# best digital  speakers under 12000rs



## sudhir_3193 (Feb 4, 2014)

hi, friends  one of my friend needs good speaker with digital input to connect with led tv. His budget is 12000rs.


----------



## sudhir_3193 (Feb 18, 2014)

bump...


----------



## whitestar_999 (Feb 19, 2014)

Swan M10 (White)
Swan M10 (Black)
Swan M20W

best speakers in their price range.


----------



## sandynator (Feb 19, 2014)

I would like to add 2 more to the list but not sure of digital input

Boston Acoustics SoundWare XS 2.1

&

Klipsch ProMedia 2.1 Computer Speakers


----------



## whitestar_999 (Feb 19, 2014)

digital input is required/usually provided with 5.1(& above) speaker systems but at this budget you won't find good 5.1 from companies like above.


----------



## josin (Feb 22, 2014)

sudhir_3193 said:


> hi, friends  one of my friend needs good speaker with digital input to connect with led tv. His budget is 12000rs.

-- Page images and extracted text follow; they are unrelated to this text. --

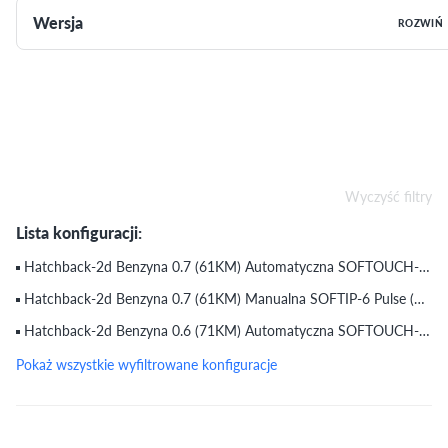
Wersja
ROZWIŃ
Wyczyść filtry
Lista konfiguracji:
Hatchback-2d Benzyna 0.7 (61KM) Automatyczna SOFTOUCH-6 Passion (do 30.12.2006)
Hatchback-2d Benzyna 0.7 (61KM) Manualna SOFTIP-6 Pulse (do 30.12.2006)
Hatchback-2d Benzyna 0.6 (71KM) Automatyczna SOFTOUCH-6 Brabus (do 30.12.2006)
Pokaż wszystkie wyfiltrowane konfiguracje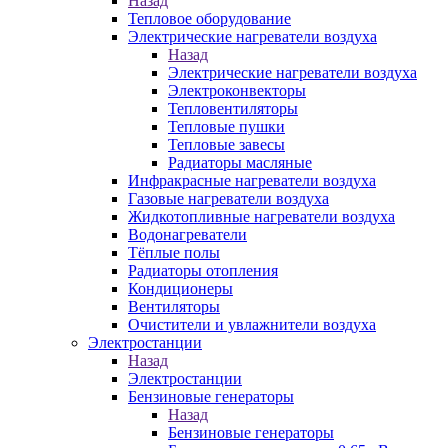
Назад
Тепловое оборудование
Электрические нагреватели воздуха
Назад
Электрические нагреватели воздуха
Электроконвекторы
Тепловентиляторы
Тепловые пушки
Тепловые завесы
Радиаторы масляные
Инфракрасные нагреватели воздуха
Газовые нагреватели воздуха
Жидкотопливные нагреватели воздуха
Водонагреватели
Тёплые полы
Радиаторы отопления
Кондиционеры
Вентиляторы
Очистители и увлажнители воздуха
Электростанции
Назад
Электростанции
Бензиновые генераторы
Назад
Бензиновые генераторы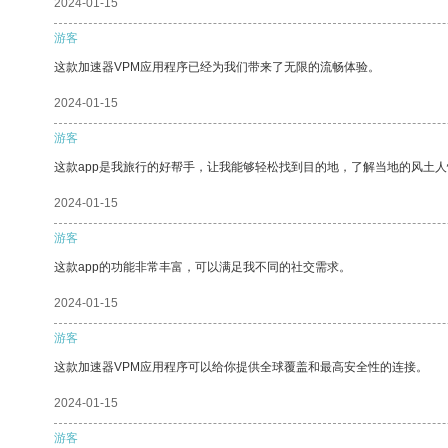
2024-01-15
游客
这款加速器VPM应用程序已经为我们带来了无限的流畅体验。
2024-01-15
游客
这款app是我旅行的好帮手，让我能够轻松找到目的地，了解当地的风土人
2024-01-15
游客
这款app的功能非常丰富，可以满足我不同的社交需求。
2024-01-15
游客
这款加速器VPM应用程序可以给你提供全球覆盖和最高安全性的连接。
2024-01-15
游客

You need an AVR+ 5.1 spk for exploiting the digital out put of the TV ( something like this YHT-196 - Home Theater Packages - Yamaha - India) and it will cost @23500/- for the AVR with Spks. If you do not need a 5.1 use the 3.5mm out put from Tv to connect to any spks. Swan M20W is a very good option, but the Boston Acoustics SoundWare XS 2.1 requires an Amplifier to drive the satellites.
Norge 2060 (details) amplifier with Boston Acoustics SoundWare XS 2.1 will be a killer combination ( may cost you 20K in total)


----------